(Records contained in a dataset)
——
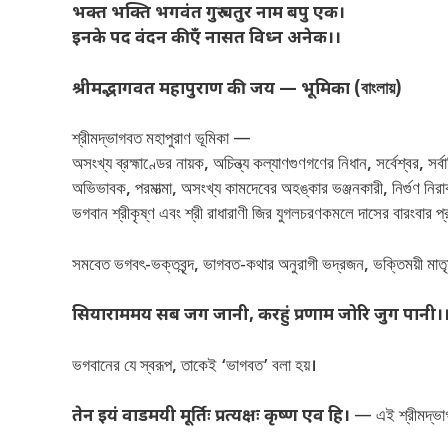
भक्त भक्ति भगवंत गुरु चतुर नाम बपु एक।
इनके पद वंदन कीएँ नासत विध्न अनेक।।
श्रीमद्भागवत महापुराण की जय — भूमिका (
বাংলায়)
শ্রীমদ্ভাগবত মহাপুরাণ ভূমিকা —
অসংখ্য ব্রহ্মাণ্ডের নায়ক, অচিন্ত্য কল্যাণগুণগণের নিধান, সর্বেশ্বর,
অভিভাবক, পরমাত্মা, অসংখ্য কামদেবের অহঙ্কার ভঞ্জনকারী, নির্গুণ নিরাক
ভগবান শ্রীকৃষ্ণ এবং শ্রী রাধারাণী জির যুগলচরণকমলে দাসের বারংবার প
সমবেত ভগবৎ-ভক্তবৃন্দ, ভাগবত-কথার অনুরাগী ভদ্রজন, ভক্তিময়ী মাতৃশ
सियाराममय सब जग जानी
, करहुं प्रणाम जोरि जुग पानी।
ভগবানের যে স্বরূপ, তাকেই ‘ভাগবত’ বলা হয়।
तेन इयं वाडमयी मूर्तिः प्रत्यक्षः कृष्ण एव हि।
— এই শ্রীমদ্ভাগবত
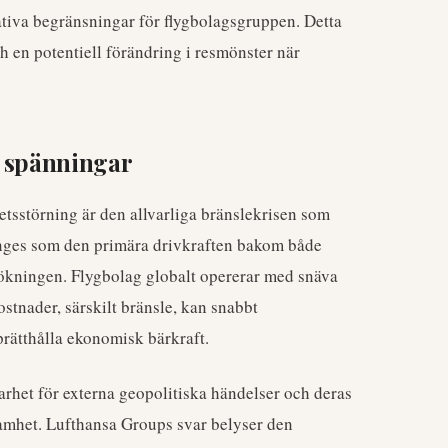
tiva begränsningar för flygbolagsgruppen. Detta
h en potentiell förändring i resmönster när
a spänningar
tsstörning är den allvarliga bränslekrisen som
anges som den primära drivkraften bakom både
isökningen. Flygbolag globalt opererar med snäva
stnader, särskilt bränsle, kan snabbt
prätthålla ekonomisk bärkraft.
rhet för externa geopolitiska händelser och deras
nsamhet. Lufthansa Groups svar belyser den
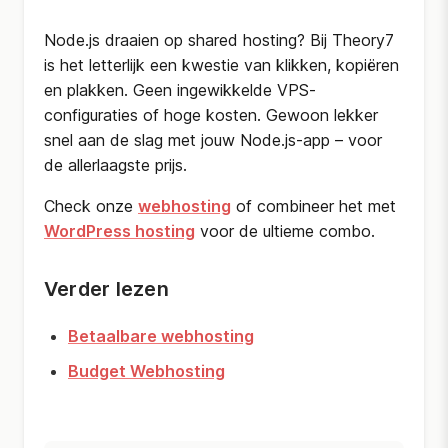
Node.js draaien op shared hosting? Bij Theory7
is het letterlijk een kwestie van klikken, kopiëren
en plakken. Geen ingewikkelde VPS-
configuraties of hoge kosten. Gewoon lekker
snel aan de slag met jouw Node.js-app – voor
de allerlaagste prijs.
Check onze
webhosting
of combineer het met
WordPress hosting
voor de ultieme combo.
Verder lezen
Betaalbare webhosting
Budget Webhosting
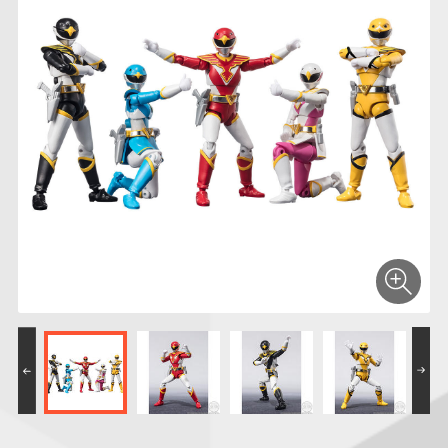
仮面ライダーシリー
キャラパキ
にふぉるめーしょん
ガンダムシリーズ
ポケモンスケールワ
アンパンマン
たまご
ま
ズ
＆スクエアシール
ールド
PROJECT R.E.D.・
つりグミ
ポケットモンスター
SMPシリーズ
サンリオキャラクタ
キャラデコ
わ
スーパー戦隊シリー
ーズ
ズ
——
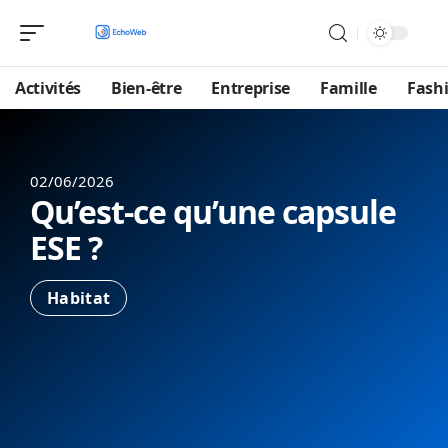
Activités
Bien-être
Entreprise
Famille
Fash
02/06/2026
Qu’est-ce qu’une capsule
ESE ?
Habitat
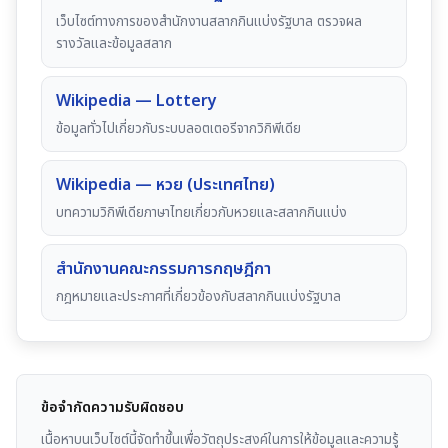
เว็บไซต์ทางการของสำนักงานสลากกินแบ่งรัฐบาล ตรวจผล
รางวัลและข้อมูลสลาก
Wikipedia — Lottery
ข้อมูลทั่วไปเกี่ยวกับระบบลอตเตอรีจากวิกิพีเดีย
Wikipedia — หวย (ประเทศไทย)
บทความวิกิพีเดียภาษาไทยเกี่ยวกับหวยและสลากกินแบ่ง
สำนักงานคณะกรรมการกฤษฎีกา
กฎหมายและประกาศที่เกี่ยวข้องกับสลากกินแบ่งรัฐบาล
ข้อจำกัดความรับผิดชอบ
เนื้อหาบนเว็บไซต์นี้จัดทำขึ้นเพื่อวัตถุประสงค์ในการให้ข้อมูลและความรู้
——
**Task requirements**
Read through the entries above and copy each line that has the string "Wikipedia" in it.

**Solution to this exercise**
Wikipedia — Lottery
Wikipedia — หวย (ประเทศไทย)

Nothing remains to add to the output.